= Takpirtu =

Nice

Takpirtu or Takpertu, inscribed tak-pir-tú and as a gloss to the term šu-gur-gur-meš, and literally meaning “wiping,” from kupurru, “to wipe, rub,” or more generally ““to perform a wiping rite,” were Mesopotamian purification rituals whose oldest attestations go back to the Old Babylonian period. It was an integral part of the Bīt rimki (House of Ablution) and Bīt salā’ mê (house of water sprinkling) rituals and may have been a cleansing rite in its own right as it is listed separately in the Exorcists Manual, perhaps in the form of tak-pir-tú nussētiq, burnt offerings.

==The ritual==
Its earliest appearance seems to have been at Mari.
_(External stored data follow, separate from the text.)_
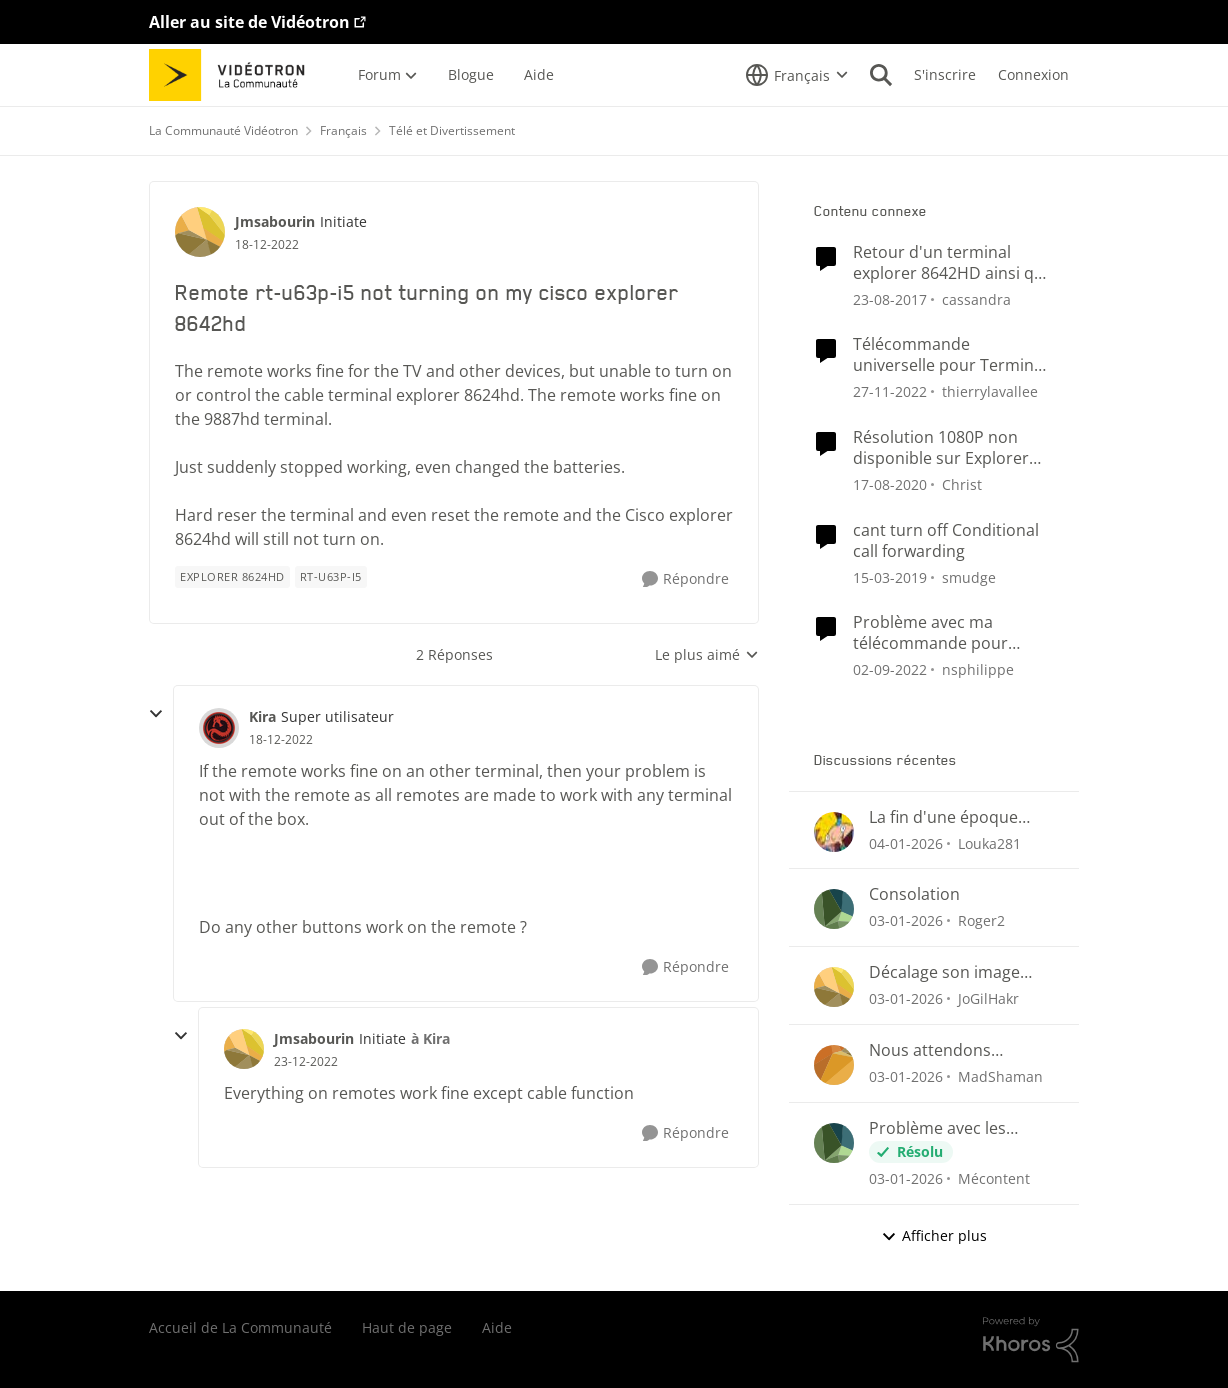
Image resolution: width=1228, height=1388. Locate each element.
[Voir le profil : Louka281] (834, 832)
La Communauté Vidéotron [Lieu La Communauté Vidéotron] (223, 130)
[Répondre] (685, 579)
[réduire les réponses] (156, 714)
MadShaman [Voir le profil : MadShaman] (1000, 1076)
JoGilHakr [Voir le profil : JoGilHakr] (988, 998)
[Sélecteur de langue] (797, 75)
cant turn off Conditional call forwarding (946, 541)
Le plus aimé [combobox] (707, 655)
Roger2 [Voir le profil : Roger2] (981, 920)
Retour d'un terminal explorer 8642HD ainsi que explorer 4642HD (953, 263)
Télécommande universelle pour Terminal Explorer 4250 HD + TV (950, 355)
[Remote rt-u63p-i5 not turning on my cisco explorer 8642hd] (281, 740)
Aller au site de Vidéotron (249, 22)
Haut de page (407, 1327)
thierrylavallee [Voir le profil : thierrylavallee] (990, 391)
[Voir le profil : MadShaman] (834, 1065)
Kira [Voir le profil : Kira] (262, 716)
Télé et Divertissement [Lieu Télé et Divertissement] (452, 130)
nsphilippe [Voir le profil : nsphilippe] (978, 669)
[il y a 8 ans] (890, 576)
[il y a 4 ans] (890, 391)
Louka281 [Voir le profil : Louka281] (989, 842)
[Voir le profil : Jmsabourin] (200, 232)
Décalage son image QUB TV (944, 972)
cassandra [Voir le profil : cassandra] (976, 298)
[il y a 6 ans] (890, 484)
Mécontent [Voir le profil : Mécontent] (994, 1178)
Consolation (914, 894)
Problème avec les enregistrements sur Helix (946, 1128)
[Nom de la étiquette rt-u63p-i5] (331, 577)
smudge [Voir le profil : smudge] (969, 576)
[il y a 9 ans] (890, 298)
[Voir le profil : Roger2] (834, 909)
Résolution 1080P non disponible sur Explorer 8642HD (941, 448)
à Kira (430, 1038)
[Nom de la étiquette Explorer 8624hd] (232, 577)
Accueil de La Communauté (240, 1327)
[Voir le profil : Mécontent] (834, 1143)
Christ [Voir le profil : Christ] (962, 484)
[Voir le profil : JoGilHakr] (834, 987)
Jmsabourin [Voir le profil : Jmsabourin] (275, 221)
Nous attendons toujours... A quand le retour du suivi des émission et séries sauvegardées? (949, 1050)
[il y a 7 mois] (906, 842)
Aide (497, 1327)
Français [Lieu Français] (343, 130)
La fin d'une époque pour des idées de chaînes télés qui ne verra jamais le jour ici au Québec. (951, 817)
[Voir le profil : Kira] (219, 728)
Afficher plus (934, 1235)
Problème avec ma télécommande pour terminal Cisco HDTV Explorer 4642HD (930, 633)
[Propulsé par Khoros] (1031, 1340)
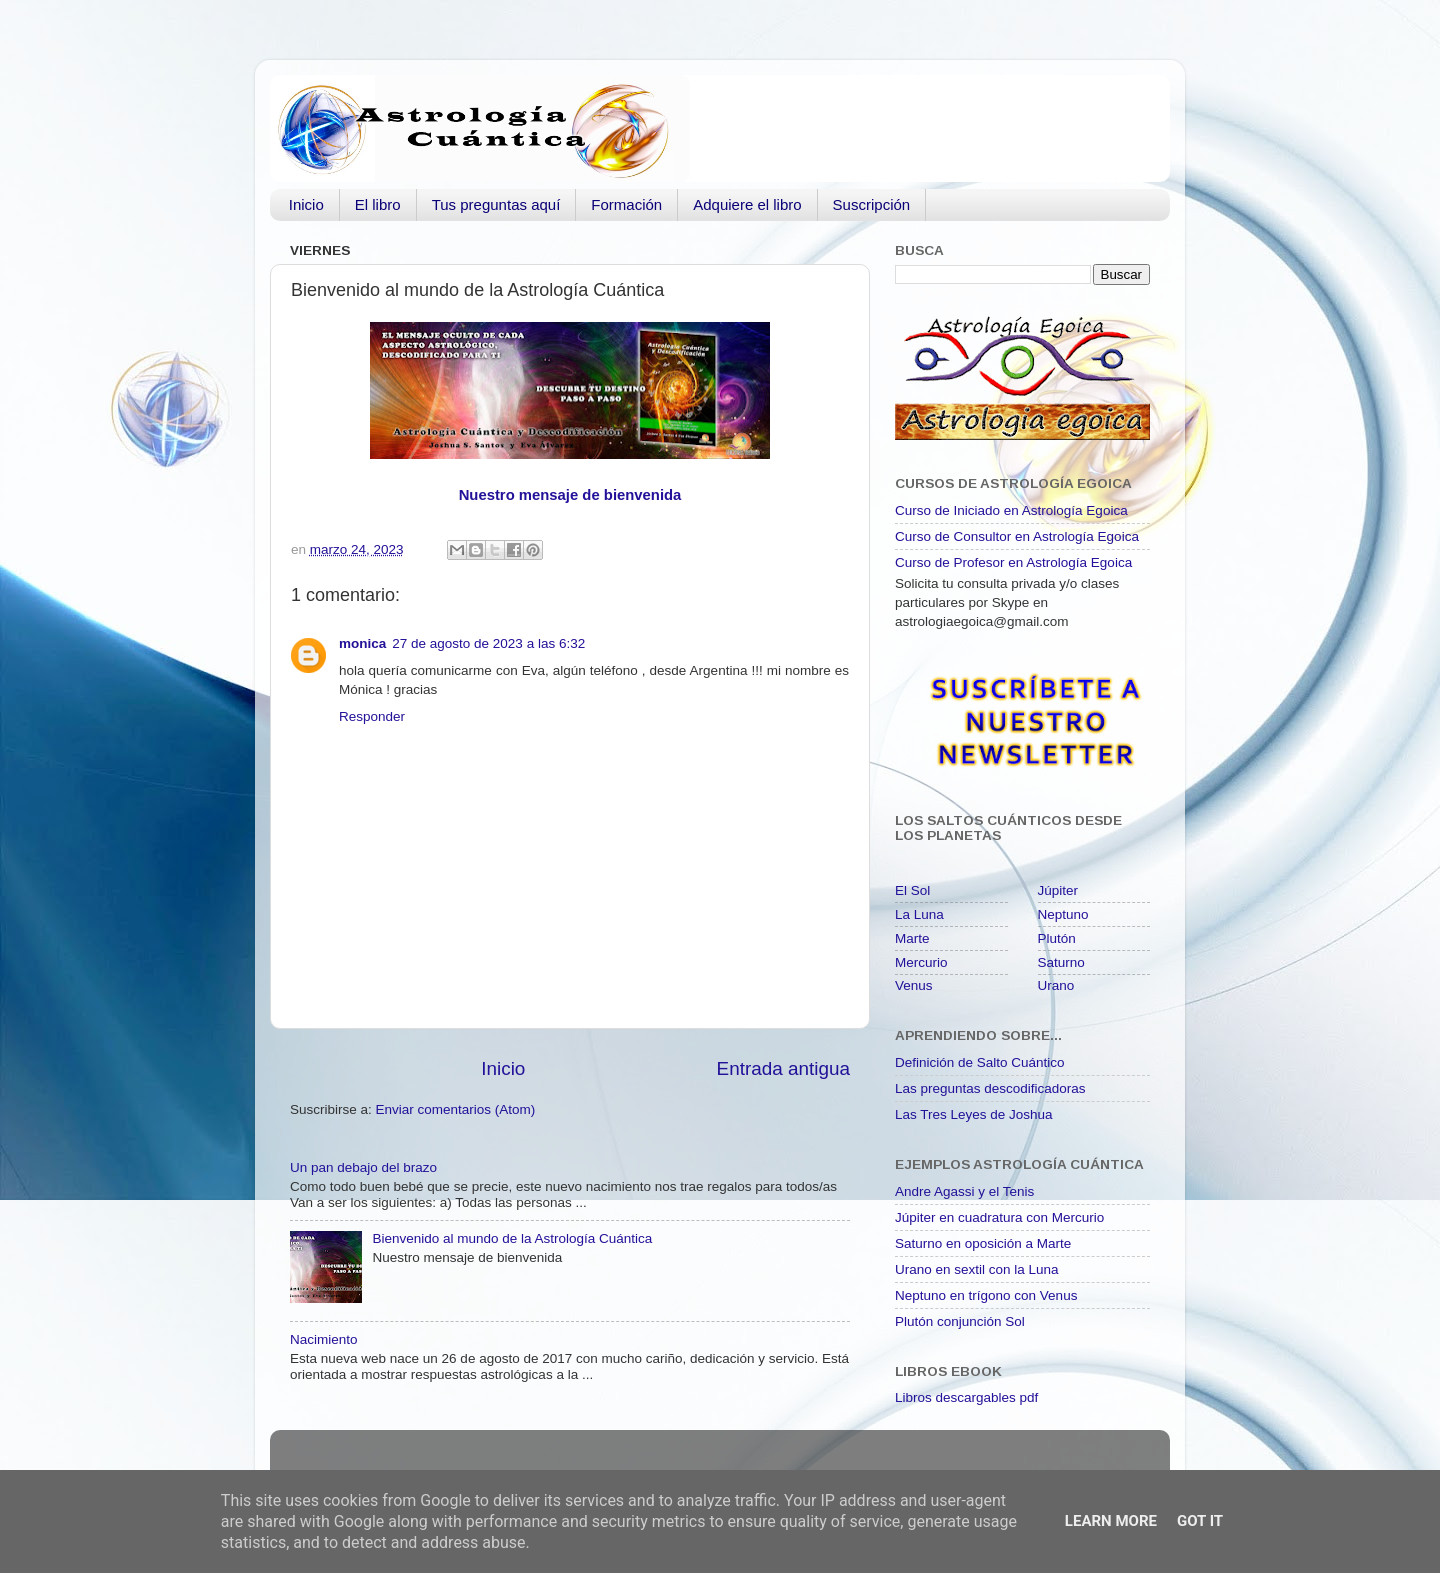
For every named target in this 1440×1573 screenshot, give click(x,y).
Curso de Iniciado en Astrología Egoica (1011, 510)
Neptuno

Middle Babylonian attestation comes in the form of two references to the supply of grain or flour for the ceremony in temple administrative tablets from Kassite Nippur.

In later neo-Assyrian and neo-Babylonian periods it was used for the spiritual cleansing of a field or a building, especially in the temple of the moon god Sîn in Uruk, but also in the context of a person, such as a sick person or the king, a type of cleansing ceremony was accompanied by a liḫšu, whispered prayer, “By the life of Anu and Enlil they are conjured,” or conjuration, "butting evil." Dough was wiped over the thigh of the subject, a scapegoat was sacrificed or carcass of a sheep was used to purify the cella of the temple, which was afterwards cast into the river along with the zisurrû, “magic circle of flour,” and garakku-brazier, a black and white cord.